Records from a dataset
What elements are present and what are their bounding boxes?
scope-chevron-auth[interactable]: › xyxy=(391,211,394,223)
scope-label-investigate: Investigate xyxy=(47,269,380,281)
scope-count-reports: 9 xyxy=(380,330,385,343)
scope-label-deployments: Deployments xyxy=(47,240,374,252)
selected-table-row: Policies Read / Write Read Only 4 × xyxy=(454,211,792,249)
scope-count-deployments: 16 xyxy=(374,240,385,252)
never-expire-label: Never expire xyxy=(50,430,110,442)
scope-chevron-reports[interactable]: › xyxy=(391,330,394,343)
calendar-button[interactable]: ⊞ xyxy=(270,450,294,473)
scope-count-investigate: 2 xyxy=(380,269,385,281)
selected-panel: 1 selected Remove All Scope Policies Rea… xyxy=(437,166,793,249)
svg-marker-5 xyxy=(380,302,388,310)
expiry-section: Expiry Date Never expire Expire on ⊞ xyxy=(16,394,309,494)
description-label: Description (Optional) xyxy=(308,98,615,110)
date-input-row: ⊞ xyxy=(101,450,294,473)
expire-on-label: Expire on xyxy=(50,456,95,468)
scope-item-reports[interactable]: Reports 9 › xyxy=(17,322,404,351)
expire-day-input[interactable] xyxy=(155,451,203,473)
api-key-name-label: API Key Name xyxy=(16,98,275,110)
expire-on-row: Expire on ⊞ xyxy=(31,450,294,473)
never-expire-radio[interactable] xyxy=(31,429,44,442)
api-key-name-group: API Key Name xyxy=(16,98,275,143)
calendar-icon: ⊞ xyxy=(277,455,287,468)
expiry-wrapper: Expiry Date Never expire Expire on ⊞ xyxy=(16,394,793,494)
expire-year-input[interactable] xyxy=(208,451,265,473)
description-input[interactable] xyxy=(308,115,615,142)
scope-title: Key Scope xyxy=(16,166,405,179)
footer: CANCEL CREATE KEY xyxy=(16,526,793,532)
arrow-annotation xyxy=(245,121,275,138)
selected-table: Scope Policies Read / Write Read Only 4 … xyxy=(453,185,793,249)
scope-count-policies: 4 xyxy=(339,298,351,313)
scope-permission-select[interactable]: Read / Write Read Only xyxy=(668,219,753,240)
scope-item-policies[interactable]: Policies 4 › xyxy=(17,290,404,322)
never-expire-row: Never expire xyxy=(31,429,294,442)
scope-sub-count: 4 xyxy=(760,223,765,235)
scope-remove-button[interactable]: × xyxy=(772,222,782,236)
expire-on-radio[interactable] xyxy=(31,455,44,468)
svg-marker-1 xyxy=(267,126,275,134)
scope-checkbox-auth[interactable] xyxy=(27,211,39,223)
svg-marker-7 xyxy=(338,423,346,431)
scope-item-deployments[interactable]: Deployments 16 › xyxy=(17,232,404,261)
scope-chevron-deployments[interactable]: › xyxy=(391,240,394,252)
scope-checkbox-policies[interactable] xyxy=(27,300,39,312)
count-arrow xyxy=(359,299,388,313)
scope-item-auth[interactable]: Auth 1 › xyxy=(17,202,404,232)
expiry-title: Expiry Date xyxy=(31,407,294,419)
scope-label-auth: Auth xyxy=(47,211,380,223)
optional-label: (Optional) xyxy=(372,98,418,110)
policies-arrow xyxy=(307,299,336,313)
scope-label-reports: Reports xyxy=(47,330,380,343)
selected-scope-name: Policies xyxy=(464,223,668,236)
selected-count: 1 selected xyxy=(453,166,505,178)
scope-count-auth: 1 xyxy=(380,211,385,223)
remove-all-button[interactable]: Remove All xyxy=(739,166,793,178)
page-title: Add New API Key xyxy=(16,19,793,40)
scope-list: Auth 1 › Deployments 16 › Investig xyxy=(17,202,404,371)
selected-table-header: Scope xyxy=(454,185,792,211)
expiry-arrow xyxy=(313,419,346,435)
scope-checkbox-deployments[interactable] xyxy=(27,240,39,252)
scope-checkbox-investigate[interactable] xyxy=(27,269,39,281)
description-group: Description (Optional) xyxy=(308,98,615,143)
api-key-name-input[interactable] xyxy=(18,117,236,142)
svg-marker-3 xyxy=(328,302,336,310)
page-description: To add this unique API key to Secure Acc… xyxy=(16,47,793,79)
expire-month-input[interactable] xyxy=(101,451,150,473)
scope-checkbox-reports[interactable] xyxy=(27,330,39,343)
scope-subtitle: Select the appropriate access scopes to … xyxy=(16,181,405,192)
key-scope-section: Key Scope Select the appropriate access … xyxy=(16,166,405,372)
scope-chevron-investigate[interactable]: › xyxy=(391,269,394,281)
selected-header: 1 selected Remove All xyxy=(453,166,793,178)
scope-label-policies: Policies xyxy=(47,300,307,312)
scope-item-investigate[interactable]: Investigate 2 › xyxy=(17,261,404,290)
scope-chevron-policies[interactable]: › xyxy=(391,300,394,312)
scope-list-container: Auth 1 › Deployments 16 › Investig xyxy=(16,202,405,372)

What is expected:
Output the records verbatim, from the first line to the last.

Final answer:
What elements are present and what are their bounding boxes?
scope-chevron-auth[interactable]: › xyxy=(391,211,394,223)
scope-label-investigate: Investigate xyxy=(47,269,380,281)
scope-count-reports: 9 xyxy=(380,330,385,343)
scope-label-deployments: Deployments xyxy=(47,240,374,252)
selected-table-row: Policies Read / Write Read Only 4 × xyxy=(454,211,792,249)
scope-count-deployments: 16 xyxy=(374,240,385,252)
never-expire-label: Never expire xyxy=(50,430,110,442)
scope-chevron-reports[interactable]: › xyxy=(391,330,394,343)
calendar-button[interactable]: ⊞ xyxy=(270,450,294,473)
scope-count-investigate: 2 xyxy=(380,269,385,281)
selected-panel: 1 selected Remove All Scope Policies Rea… xyxy=(437,166,793,249)
svg-marker-5 xyxy=(380,302,388,310)
expiry-section: Expiry Date Never expire Expire on ⊞ xyxy=(16,394,309,494)
description-label: Description (Optional) xyxy=(308,98,615,110)
date-input-row: ⊞ xyxy=(101,450,294,473)
expire-on-label: Expire on xyxy=(50,456,95,468)
scope-item-reports[interactable]: Reports 9 › xyxy=(17,322,404,351)
expire-day-input[interactable] xyxy=(155,451,203,473)
api-key-name-label: API Key Name xyxy=(16,98,275,110)
expire-on-row: Expire on ⊞ xyxy=(31,450,294,473)
never-expire-radio[interactable] xyxy=(31,429,44,442)
api-key-name-group: API Key Name xyxy=(16,98,275,143)
calendar-icon: ⊞ xyxy=(277,455,287,468)
expiry-wrapper: Expiry Date Never expire Expire on ⊞ xyxy=(16,394,793,494)
expire-year-input[interactable] xyxy=(208,451,265,473)
description-input[interactable] xyxy=(308,115,615,142)
scope-title: Key Scope xyxy=(16,166,405,179)
footer: CANCEL CREATE KEY xyxy=(16,526,793,532)
arrow-annotation xyxy=(245,121,275,138)
selected-table: Scope Policies Read / Write Read Only 4 … xyxy=(453,185,793,249)
scope-count-policies: 4 xyxy=(339,298,351,313)
scope-permission-select[interactable]: Read / Write Read Only xyxy=(668,219,753,240)
scope-item-policies[interactable]: Policies 4 › xyxy=(17,290,404,322)
never-expire-row: Never expire xyxy=(31,429,294,442)
scope-sub-count: 4 xyxy=(760,223,765,235)
scope-remove-button[interactable]: × xyxy=(772,222,782,236)
expire-on-radio[interactable] xyxy=(31,455,44,468)
svg-marker-1 xyxy=(267,126,275,134)
scope-checkbox-auth[interactable] xyxy=(27,211,39,223)
svg-marker-7 xyxy=(338,423,346,431)
scope-item-deployments[interactable]: Deployments 16 › xyxy=(17,232,404,261)
scope-chevron-deployments[interactable]: › xyxy=(391,240,394,252)
scope-checkbox-policies[interactable] xyxy=(27,300,39,312)
count-arrow xyxy=(359,299,388,313)
scope-item-auth[interactable]: Auth 1 › xyxy=(17,202,404,232)
expiry-title: Expiry Date xyxy=(31,407,294,419)
scope-label-auth: Auth xyxy=(47,211,380,223)
optional-label: (Optional) xyxy=(372,98,418,110)
policies-arrow xyxy=(307,299,336,313)
scope-label-reports: Reports xyxy=(47,330,380,343)
selected-scope-name: Policies xyxy=(464,223,668,236)
selected-count: 1 selected xyxy=(453,166,505,178)
scope-count-auth: 1 xyxy=(380,211,385,223)
remove-all-button[interactable]: Remove All xyxy=(739,166,793,178)
page-title: Add New API Key xyxy=(16,19,793,40)
scope-list: Auth 1 › Deployments 16 › Investig xyxy=(17,202,404,371)
selected-table-header: Scope xyxy=(454,185,792,211)
expiry-arrow xyxy=(313,419,346,435)
scope-checkbox-deployments[interactable] xyxy=(27,240,39,252)
scope-checkbox-investigate[interactable] xyxy=(27,269,39,281)
description-group: Description (Optional) xyxy=(308,98,615,143)
api-key-name-input[interactable] xyxy=(18,117,236,142)
svg-marker-3 xyxy=(328,302,336,310)
page-description: To add this unique API key to Secure Acc… xyxy=(16,47,793,79)
expire-month-input[interactable] xyxy=(101,451,150,473)
scope-checkbox-reports[interactable] xyxy=(27,330,39,343)
scope-subtitle: Select the appropriate access scopes to … xyxy=(16,181,405,192)
key-scope-section: Key Scope Select the appropriate access … xyxy=(16,166,405,372)
scope-chevron-investigate[interactable]: › xyxy=(391,269,394,281)
selected-header: 1 selected Remove All xyxy=(453,166,793,178)
scope-label-policies: Policies xyxy=(47,300,307,312)
scope-item-investigate[interactable]: Investigate 2 › xyxy=(17,261,404,290)
scope-chevron-policies[interactable]: › xyxy=(391,300,394,312)
scope-list-container: Auth 1 › Deployments 16 › Investig xyxy=(16,202,405,372)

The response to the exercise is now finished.